What this task involves: Each line containing the string "Stearns" should be copied out of the entries.

Raw data:
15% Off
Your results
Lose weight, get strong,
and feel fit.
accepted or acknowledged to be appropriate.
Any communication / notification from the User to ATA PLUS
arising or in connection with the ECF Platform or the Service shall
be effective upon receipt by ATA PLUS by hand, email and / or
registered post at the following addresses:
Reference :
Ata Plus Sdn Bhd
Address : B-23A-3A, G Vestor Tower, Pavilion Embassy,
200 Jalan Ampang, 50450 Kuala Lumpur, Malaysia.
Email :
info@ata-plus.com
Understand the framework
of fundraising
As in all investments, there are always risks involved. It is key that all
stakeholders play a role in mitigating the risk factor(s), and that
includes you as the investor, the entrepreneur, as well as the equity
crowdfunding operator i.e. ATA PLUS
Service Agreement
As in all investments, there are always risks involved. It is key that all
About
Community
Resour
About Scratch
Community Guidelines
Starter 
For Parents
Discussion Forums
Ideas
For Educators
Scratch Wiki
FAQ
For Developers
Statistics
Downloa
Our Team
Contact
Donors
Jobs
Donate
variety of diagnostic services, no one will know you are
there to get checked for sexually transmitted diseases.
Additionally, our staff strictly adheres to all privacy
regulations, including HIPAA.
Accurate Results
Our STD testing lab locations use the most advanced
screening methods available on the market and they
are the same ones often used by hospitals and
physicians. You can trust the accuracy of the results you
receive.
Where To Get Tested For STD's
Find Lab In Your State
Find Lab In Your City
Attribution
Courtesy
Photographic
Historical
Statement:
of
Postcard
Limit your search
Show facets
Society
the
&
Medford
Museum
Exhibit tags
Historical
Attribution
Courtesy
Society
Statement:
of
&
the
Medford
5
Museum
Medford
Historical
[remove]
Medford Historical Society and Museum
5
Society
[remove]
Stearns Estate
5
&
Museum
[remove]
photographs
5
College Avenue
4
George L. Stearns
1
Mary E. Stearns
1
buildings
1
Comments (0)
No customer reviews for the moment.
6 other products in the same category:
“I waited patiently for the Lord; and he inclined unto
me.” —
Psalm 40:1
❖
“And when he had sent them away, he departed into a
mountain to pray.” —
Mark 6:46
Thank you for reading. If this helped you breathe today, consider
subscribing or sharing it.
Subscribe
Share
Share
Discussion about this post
* * *
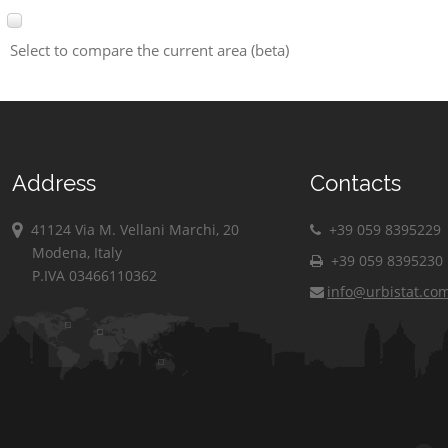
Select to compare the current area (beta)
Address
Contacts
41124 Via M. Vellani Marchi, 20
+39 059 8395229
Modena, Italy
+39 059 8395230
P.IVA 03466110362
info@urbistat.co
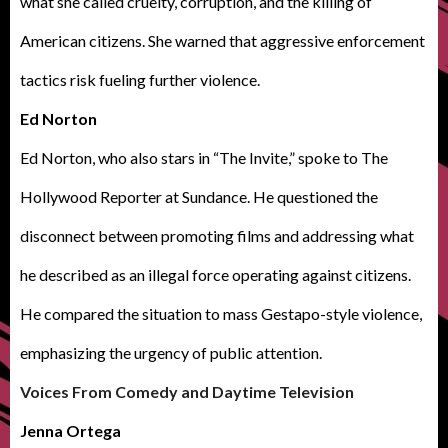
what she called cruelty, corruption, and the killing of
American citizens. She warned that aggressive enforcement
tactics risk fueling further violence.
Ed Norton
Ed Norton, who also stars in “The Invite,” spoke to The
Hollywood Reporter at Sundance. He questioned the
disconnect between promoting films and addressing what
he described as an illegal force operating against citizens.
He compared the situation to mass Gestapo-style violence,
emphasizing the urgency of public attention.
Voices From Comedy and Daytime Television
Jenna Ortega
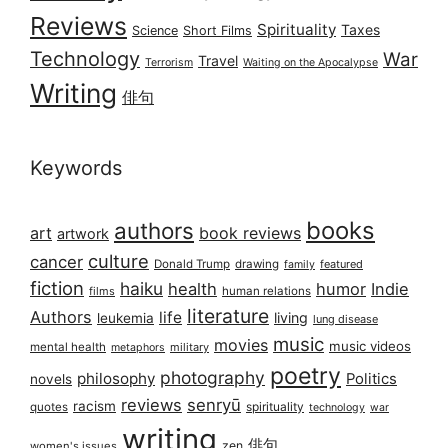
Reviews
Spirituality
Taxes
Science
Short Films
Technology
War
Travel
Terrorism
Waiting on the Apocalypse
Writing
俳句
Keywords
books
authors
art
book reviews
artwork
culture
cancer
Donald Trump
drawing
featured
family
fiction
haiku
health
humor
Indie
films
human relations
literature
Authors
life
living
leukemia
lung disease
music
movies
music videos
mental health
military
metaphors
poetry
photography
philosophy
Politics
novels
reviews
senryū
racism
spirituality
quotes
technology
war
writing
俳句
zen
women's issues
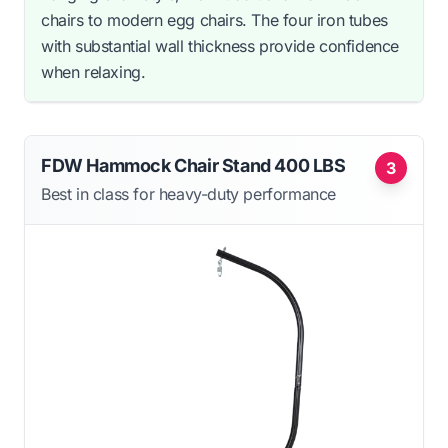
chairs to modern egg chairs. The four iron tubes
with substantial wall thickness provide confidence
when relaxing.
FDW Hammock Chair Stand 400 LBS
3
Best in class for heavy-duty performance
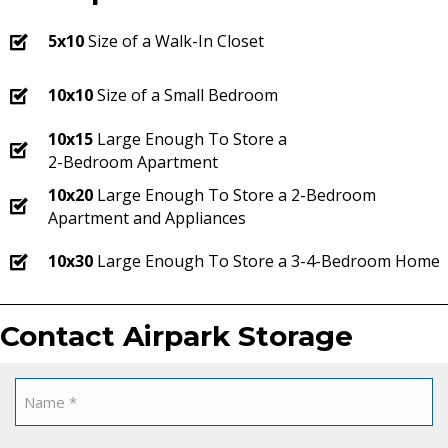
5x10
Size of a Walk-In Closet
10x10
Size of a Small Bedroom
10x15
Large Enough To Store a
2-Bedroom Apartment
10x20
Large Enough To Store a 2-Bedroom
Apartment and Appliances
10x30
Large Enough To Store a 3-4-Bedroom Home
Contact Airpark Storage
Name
* * *
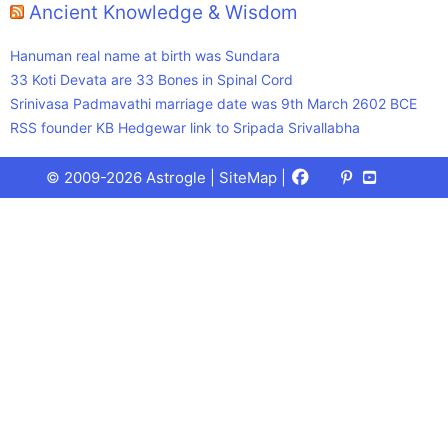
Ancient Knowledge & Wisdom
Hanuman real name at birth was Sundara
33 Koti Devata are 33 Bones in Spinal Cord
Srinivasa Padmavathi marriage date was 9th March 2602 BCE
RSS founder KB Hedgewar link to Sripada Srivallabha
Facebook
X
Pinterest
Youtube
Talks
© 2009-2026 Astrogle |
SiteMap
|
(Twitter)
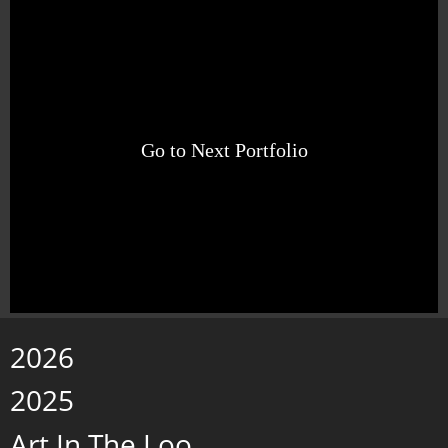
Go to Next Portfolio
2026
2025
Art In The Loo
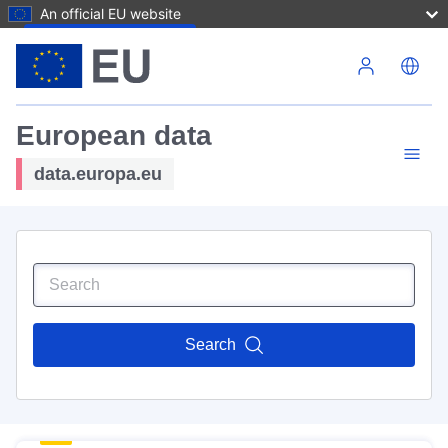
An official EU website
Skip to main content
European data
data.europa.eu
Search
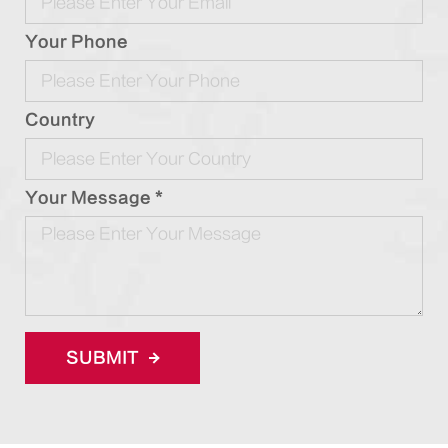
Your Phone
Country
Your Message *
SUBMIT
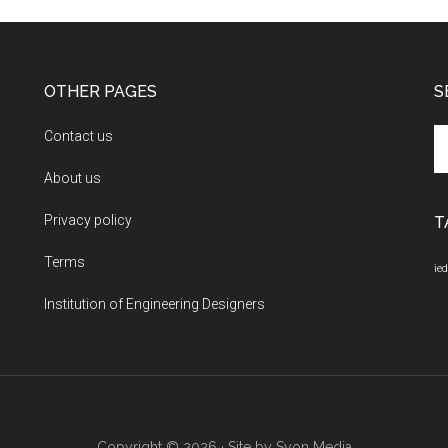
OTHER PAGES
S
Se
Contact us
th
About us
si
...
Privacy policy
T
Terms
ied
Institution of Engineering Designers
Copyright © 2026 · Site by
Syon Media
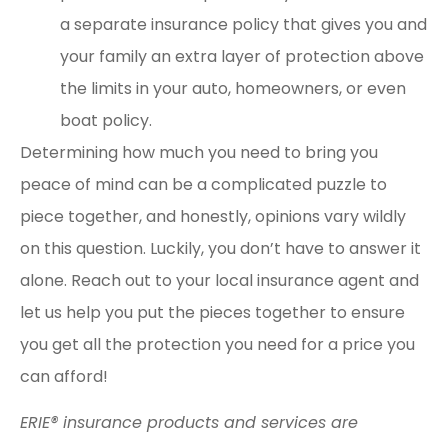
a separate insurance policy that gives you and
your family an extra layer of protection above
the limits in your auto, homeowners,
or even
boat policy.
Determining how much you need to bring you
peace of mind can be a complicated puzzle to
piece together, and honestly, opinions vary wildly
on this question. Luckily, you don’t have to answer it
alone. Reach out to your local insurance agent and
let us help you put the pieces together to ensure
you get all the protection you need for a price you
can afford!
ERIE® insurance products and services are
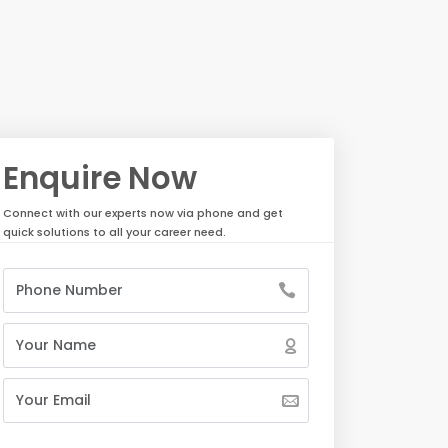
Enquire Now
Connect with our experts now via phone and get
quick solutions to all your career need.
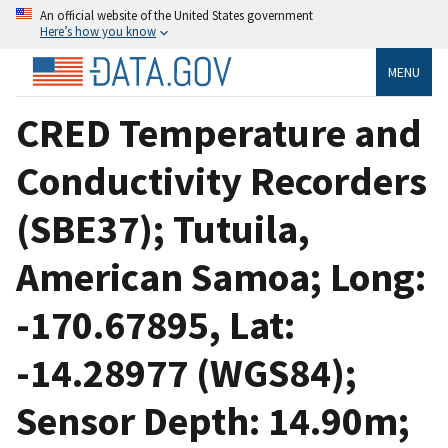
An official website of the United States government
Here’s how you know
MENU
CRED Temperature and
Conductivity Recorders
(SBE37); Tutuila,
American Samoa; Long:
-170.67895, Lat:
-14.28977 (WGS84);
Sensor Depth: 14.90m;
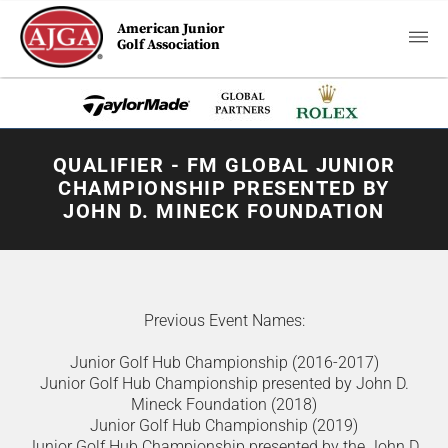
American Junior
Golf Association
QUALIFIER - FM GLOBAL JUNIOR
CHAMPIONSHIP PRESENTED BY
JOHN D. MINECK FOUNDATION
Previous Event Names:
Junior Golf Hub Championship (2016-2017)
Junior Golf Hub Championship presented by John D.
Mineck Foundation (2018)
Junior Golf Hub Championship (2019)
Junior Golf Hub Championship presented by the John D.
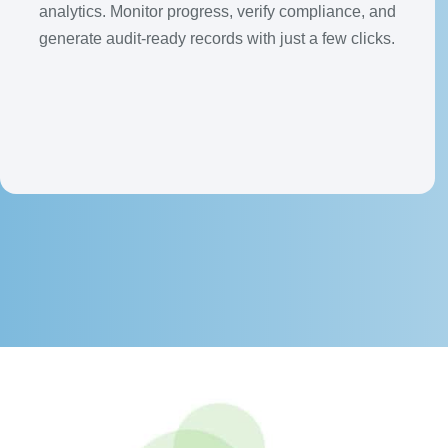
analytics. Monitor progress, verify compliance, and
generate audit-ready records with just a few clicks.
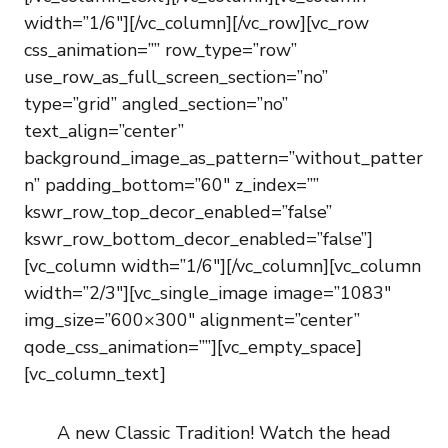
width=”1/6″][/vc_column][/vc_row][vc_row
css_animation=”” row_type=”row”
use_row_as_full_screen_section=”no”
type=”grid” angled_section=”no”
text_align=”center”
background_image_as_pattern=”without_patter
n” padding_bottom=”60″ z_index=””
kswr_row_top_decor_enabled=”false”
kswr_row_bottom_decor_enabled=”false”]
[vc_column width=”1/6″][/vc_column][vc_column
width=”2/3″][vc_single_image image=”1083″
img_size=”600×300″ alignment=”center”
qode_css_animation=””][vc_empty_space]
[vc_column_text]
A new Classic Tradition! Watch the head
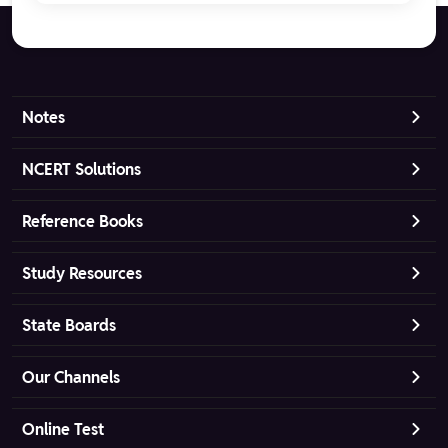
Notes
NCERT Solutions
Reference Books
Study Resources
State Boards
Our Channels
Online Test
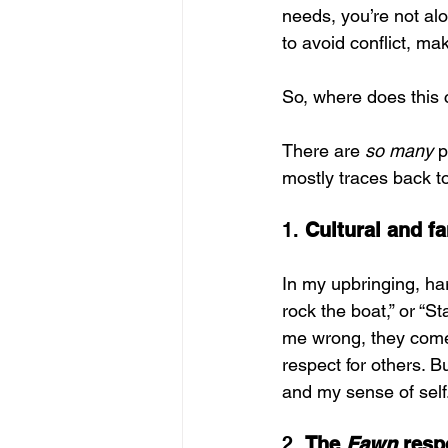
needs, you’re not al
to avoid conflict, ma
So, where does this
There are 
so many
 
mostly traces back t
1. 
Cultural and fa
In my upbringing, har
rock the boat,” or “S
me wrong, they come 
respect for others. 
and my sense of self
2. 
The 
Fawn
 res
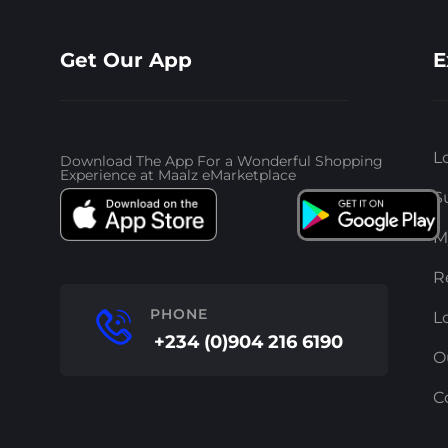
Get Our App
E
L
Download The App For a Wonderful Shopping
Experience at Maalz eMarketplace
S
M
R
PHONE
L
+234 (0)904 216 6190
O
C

Exercise result:
Stearns Estate
George L. Stearns
Mary E. Stearns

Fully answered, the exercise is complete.